Pria yang akrab disapa Atto ini mengatakan, inovasi Rompi KPK bukan inovasi punishment atau hukuman, tetapi inovasi yang bertujuan untuk memberikan edukasi dan pemahaman terhadap anak-anak sekolah agar selalu berbuat jujur di sekolah.

“Rompi KPK tidak dipakaikan kepada anak SD, tetapi rompi itu sebagai media edukasi saja,” jelas Atto.

“Ketika seorang guru menemukan ada murid yang berbuat tidak jujur, dia kemudian dibawa ke ruang Kepala Sekolah tanpa diketahui temannya. Kepala Sekolah mengedukasi dia dengan Rompi KPK, tidak dipakaikan, hanya diperlihatkan saja, bahwa siapa yang berbuat tidak jujur, nanti akan sama dengan orang-orang yang ada di TV dengan rompi orange-nya,” sambung Atto.

Dia berharap, dengan inovasi Rompi KPK, akan tertanam nilai-nilai kejujuran terhadap sang anak untuk selalu berbuat jujur, sehingga kelak saat dewasa, nilai-nilai kejujuran yang sudah ditanamkan sejak dini itu, bisa menjadi pelindung terhadap berbagai godaan dan pengaruh buruk yang begitu banyak tersedia di muka bumi.

“Paling tidak, tertanam di benak mereka, para anak ini, bahwa ternyata saya pernah diedukasi dengan Rompi KPK waktu sekolah dulu,” imbuhnya.

Atto mengakui, inovasi ini sempat mendapat penolakan dari orang tua siswa.
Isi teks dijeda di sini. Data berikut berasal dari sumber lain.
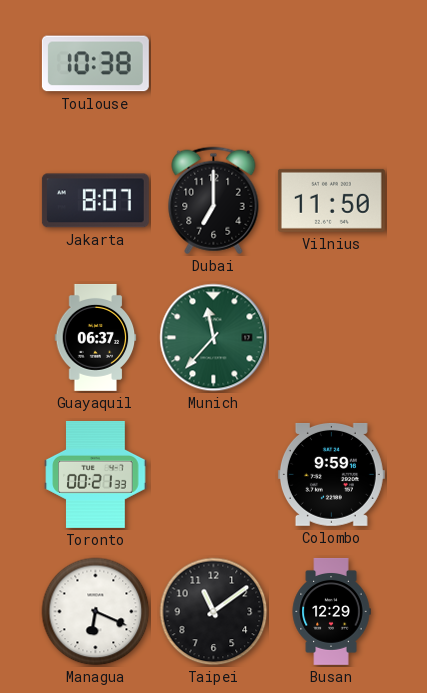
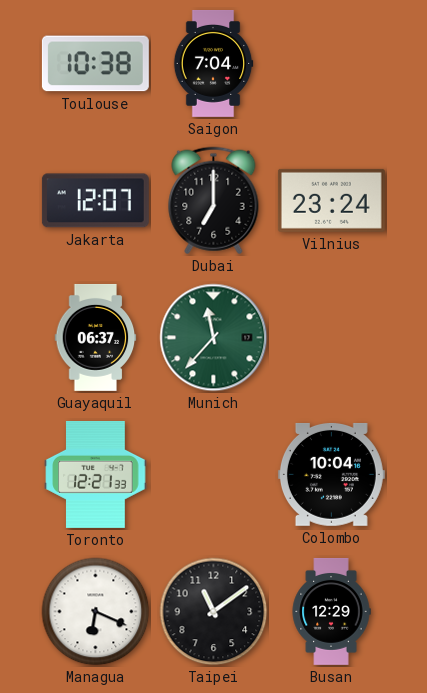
Saigon: none -> 7:04
Jakarta: 8:07 -> 12:07
Vilnius: 11:50 -> 23:24
Toronto: 00:21 -> 12:21
Colombo: 9:59 -> 10:04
Pasalnya, inovasi dia belum tersosialisasin dengan baik.

“Kendala awalnya sih dukungan orang tua, yang belum teredukasi dengan baik terhadap inovasi ini. Ketika kita sosialisasikan bersama pihak komite sekolah, bahwa inovasi ini bukan media hukuman, tapi hanya sebagai media edukasi saja,” terangnya.

Siapa yang menginspirasi dia melahirkan inovasi ini? Rupanya Atto hanya memperkaya wawasannya dengan banyak membaca berbagai literasi yang ada.

“Saya pernah membaca salah satu referensi bahwa ternyata di negara Jepang itu, orang tua siswa tidak pernah bangga kalau anaknya dapat nilai 10, tapi justru mereka malu kalau anaknya datang terlambat ke sekolah. Ini artinya apa? Bahwa nilai kejujuran itu sangat penting. Prinsipnya adalah, lebih baik dapat nol tapi kita sendiri yang kerjakan, ketimbang dapat 10 tapi orang lain yang kerjakan. Ini adalah pendidikan karakter yang sangat baik, yang harus kita tanamkan kepada anak-anak kita,” papar dia.